BRASILIA (Reuters) - Brazil’s economy ministry on Friday revised its 2020 fiscal forecasts to account for the extension of emergency payments to the poor through the end of the year, which will push government and public sector deficits out to new records.
The ministry now expects the central government primary deficit excluding interest payments to reach 866.4 billion reais ($167 bln) or 12.1% of gross domestic product this year, up from 787.4 billion reais or 11% of GDP as forecast in July.
The wider public sector deficit was also revised wider to 891.1 billion reais or 12.4% of GDP, from 812.2 billion reais or 11.3% of GDP.

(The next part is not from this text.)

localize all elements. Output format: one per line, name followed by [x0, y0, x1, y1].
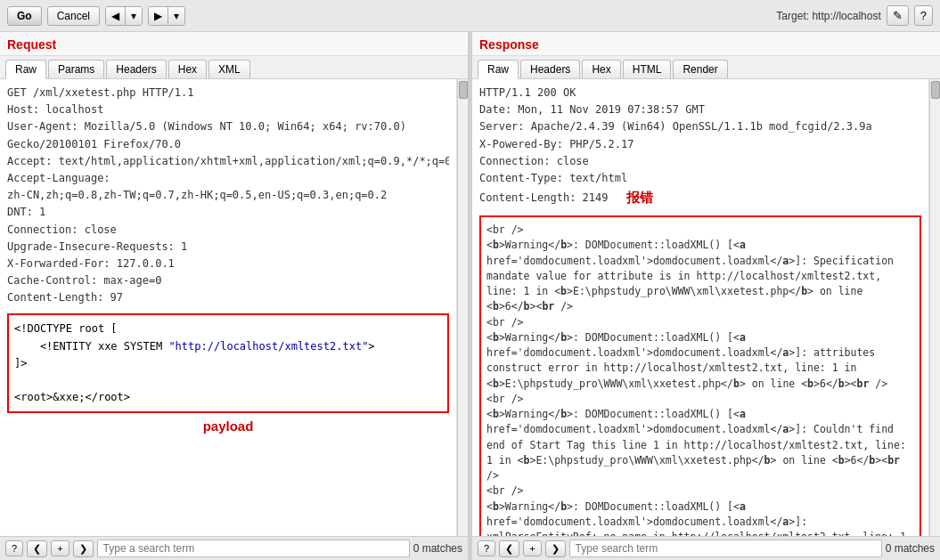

Speaking to reporters last week after data showed a narrower-than-expected government shortfall in July, Waldery Rodrigues, special secretary to the ministry, said the projected public sector deficit of 11.3% of GDP could be lowered.
The deficit forecasts, however, were raised, as the economy ministry said the cost of an extra four months of fiscal transfers to the poor and low-income workers would rise by 67.6 billion reais to 321.8 billion reais form 254.2 billion reais.
The new projections were based on its unchanged forecast that the economy shrinks by 4.7% this year, which is slightly more optimistic than the market consensus of a 5.3% decline, according to a central bank survey of economists.
The government’s fiscal efforts to combat the COVID-19 crisis on the primary budget balance amount to 8.4% of GDP, the ministry said in a presentation, higher than most emerging economies.
The nominal public sector deficit this year, including interest payments, is now expected to widen to 17% of GDP, the ministry said.